The gap between the plates of a parallel plate capacitor is filled with glass of dielectric constant k = 6 and of specific resistivity 100 G$\mathrm{\Omega }$m. The capacitance of the capacitor is 4.0nF . When a voltage of 2.0kV is applied to the capacitor, the  leakage current of the capacitor will be

Let Q₀ be the initial charge on the capacitor and  V₀ its initial potential. Let A be the area of the plates and $\mathrm{\ell }$ be the distance between them.
Capacitance C of the capacitor is $\mathrm{C}=\frac{{\mathrm{k\epsilon }}_0\mathrm{A}}{\mathrm{\ell }}$
Resistance of the capacitor is $\mathrm{R}=\frac{\mathrm{\rho \ell }}{\mathrm{A}}=\frac{{\mathrm{\rho k\epsilon }}_0}{\mathrm{C}}$
If q be the charge at time t, then the leakage current 
i is  $\mathrm{i}=\frac{\mathrm{dq}}{\mathrm{dt}}=\frac{\mathrm{V}}{\mathrm{R}}$ where V is the volt age across the capacitor at time t. But q = CV
Hence $\mathrm{i}=\frac{\mathrm{dq}}{\mathrm{dt}}=\mathrm{C}\frac{\mathrm{dV}}{\mathrm{dt}}=\frac{\mathrm{V}}{\mathrm{R}}$
Hence $\frac{\mathrm{dV}}{\mathrm{V}}=-\frac{1}{\mathrm{CR}}\mathrm{dt}$The minus sign is because dV is negative.

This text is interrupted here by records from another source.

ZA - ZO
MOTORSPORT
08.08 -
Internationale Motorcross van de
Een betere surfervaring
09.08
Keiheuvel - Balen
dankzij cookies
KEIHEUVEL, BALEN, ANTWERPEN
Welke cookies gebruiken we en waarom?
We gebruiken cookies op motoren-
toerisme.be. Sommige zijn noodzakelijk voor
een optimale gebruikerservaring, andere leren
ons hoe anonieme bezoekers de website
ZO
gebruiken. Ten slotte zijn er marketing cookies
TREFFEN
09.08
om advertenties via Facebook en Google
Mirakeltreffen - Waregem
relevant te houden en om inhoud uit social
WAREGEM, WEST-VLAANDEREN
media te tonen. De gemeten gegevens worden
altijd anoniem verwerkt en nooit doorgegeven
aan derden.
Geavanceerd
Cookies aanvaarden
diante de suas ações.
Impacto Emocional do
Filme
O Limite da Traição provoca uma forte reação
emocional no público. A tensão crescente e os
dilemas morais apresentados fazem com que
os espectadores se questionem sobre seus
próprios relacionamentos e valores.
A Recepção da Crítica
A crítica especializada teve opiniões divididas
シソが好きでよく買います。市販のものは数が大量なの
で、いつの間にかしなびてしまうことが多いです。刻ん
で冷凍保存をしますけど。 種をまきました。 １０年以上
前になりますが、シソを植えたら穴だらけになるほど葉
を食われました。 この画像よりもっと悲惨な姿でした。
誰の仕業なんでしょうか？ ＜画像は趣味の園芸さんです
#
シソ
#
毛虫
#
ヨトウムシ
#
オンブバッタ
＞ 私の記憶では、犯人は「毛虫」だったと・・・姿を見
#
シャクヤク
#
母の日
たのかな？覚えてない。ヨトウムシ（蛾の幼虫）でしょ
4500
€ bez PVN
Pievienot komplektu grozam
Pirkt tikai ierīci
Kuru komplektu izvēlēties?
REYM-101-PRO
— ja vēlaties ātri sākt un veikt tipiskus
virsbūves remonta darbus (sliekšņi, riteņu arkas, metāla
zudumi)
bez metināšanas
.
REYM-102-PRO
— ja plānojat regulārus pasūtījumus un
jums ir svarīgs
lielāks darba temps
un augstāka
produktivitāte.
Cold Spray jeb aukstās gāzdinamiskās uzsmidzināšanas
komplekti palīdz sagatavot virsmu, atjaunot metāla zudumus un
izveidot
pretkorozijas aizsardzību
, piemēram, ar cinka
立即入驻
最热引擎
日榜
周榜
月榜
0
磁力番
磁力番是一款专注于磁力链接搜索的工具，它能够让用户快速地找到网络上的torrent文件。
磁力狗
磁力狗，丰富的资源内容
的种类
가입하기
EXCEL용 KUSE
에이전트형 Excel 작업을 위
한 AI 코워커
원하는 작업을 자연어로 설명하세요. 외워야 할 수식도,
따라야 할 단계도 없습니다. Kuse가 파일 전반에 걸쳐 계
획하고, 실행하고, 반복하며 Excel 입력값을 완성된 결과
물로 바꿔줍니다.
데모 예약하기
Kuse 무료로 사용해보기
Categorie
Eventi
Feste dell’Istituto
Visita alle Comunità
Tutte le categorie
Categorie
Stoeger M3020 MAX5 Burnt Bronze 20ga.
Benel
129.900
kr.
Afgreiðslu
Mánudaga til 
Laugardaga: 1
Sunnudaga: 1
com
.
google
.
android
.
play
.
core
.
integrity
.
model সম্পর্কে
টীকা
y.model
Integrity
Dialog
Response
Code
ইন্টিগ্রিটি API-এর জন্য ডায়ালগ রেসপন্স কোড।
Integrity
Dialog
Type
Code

Integrating between limits, $\mathrm{V}={\mathrm{V}}_0\exp \left(-\frac{\mathrm{t}}{\mathrm{CR}}\right)$
Hence , $\mathrm{i}=\frac{\mathrm{V}}{\mathrm{R}}=\frac{{\mathrm{V}}_0}{\mathrm{R}}\exp \left(-\frac{\mathrm{t}}{\mathrm{CR}}\right)$